India hosts major AI summit, gathers top tech executives
Visitors take photographs next to the flags of participating nations outside the AI Impact Summit 2026 venue at Bharat Mandapam, New Delhi, India, Feb. 16, 2026. (EPA Photo)


Top executives from global technology and artificial intelligence giants will join several world leaders in New Delhi this week for a major artificial intelligence summit, the first such in the developing world, coming ⁠at a time when India is trying to ⁠lure more investment in the industry.

The country is emerging as a hot spot for AI firms, with Alphabet's Google, Microsoft and Amazon already committing a combined $68 billion in AI and cloud ​infrastructure investment up to 2030.

Indian officials are positioning the India ​AI ⁠Impact Summit, which started on Monday, as a platform to amplify the voices of developing nations in global AI governance. Delhi marks the first time the global event is being held in the developing world.

"The theme of the summit is ... welfare for all, happiness for all, reflecting our shared commitment to harnessing Artificial Intelligence for human-centric progress," India's Prime Minister Narendra Modi posted on X.

Key speakers at the summit include Alphabet CEO Sundar Pichai, OpenAI CEO Sam Altman, Anthropic CEO Dario Amodei, Reliance Chairperson Mukesh Ambani, and Google DeepMind CEO Demis Hassabis, who will address the event on Thursday.

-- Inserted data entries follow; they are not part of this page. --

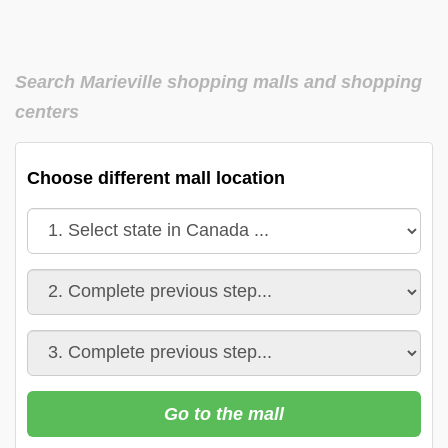
Search Marieville shopping malls and shopping
centers
Choose different mall location
Go to the mall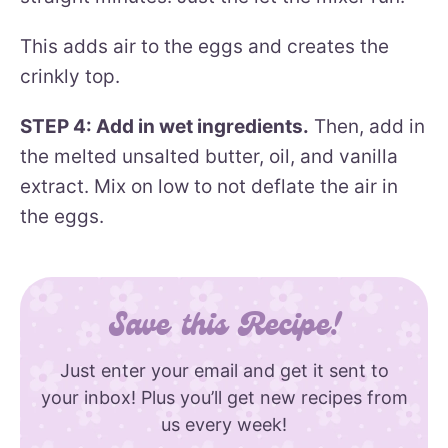
This adds air to the eggs and creates the
crinkly top.
STEP 4: Add in wet ingredients.
Then, add in
the melted unsalted butter, oil, and vanilla
extract. Mix on low to not deflate the air in
the eggs.
Save this Recipe!
Just enter your email and get it sent to
your inbox! Plus you’ll get new recipes from
us every week!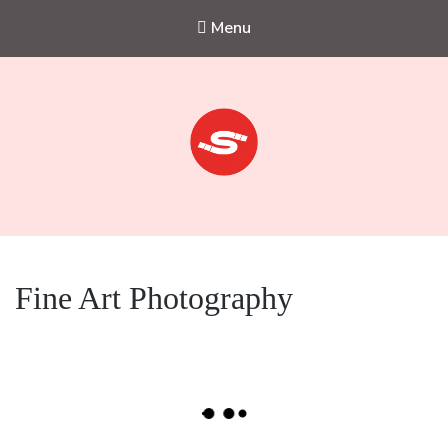
Menu
Sejkko
Fine-Art Photography
Fine Art Photography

Modi is also set to share the stage that day with French President Emmanuel Macron, ⁠who ⁠is visiting India as part of a broader bilateral trip.

Large banners promoting the summit, featuring Modi's portrait, have been hung along Delhi's main roads in the kind of public relations blitz for which the prime minister has become known.

India, which has yet to produce a globally dominant frontier AI model to rival those from the U.S. or China, is betting that its competitive edge lies in large-scale deployment rather than development of foundational models.

India's Economic Survey, released last month, urged the government to focus on "application-led innovation" rather than chasing frontier-scale mega-models.

The strategy is ⁠backed by significant domestic adoption: with more than 72 million daily ChatGPT users by late 2025, India has already become OpenAI’s largest user market.

But rapid AI adoption is also threatening jobs in India's $283 billion IT sector, with investment ​bank Jefferies predicting call centers could face a 50% revenue hit from AI adoption by 2030.

AI cricket coach, pricy hotels

Previous global AI summits, at Bletchley Park in the U.K. in 2023, Seoul in 2024 and Paris in 2025, were dominated by safety commitments, voluntary corporate ⁠pledges and ‌governance declarations, though ‌critics said they produced few enforceable outcomes.

More than 250,000 visitors are ⁠expected at the India summit, with more than 300 exhibitors ‌across a 70,000-square-meter expo held at Bharat Mandapam, a $300 million mega convention complex.

The influx of thousands of international delegates has ​sent Delhi's luxury hotel prices skyrocketing, stoking ⁠surprise on social media. A suite at the Taj Palace that ⁠normally costs about $2,200 per night was listed last week at more than $33,000.

India's Supreme Court issued a ⁠circular on Saturday saying advocates ​could appear via video conferencing during the summit week, citing anticipated traffic congestion around the court in connection with the event.